American economy, and the super-power status that comes with it, had been built on two things: exploration of oil as a new energy medium and devastating world wars in Europe that crippled competitors, namely UK. But we aren't #1 oil producer anymore, soon we won't be #2 as well, meanwhile the world oil production has stopped growing 2 years ago, thus we need something else.
We've tried at least one "new thing", look at our attempt to become the center of world's finance, but failed. Why not become the global dominating power at computation and information processing? Why not take advantage of American universities, cheap Russian electricity, whatever it takes, to find something, besides oil and finance, to power US economy for years to come?

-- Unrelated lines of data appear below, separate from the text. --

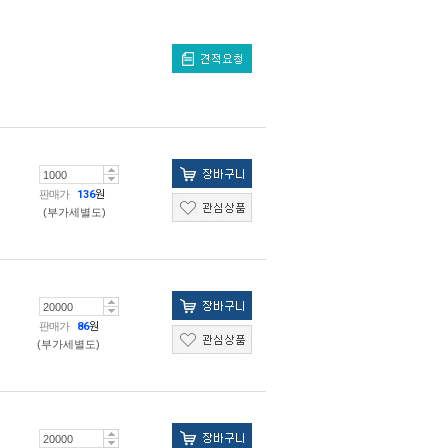
판매가
136
원
(부가세별도)
판매가
86
원
(부가세별도)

Rather than responding with a request to read a book, you provide an answer based on it?
Russia nationalized Yukos. The argument that the prices were too low are silly. It was over a decade ago when resources in the former USSR were priced low. Things like this happen after governments fall.
Daniel was just saying that there was an element of risk that makes investors afraid when countries nationalize sectors of their economies.
>Aside from my ability or non-ability to speak Russian
No one was questioning your ability to speak Russian. The issue in question was your awareness of the reality as it exists outside of the lens of the corporate media.
>I stand by my original comment until persuaded otherwise
That's your prerogative but as we've pointed out you are wrong and appear to be biased.
You forgot to add, "Where the competitions is routinely "eliminated" by skilled snipers, or radiated posion".
Wasn't last year that a profilic Forbes' editor got killed in Russia?
That's nothing. Last time a president got uppity in America he got killed, too. His name was JFK. No one is safe here, you see. THEY are out to get poor little hackers, big time, so run for you life. Make sure your HN account does not point anywhere they can find you.
Or maybe start calculating risks instead. Either one will do.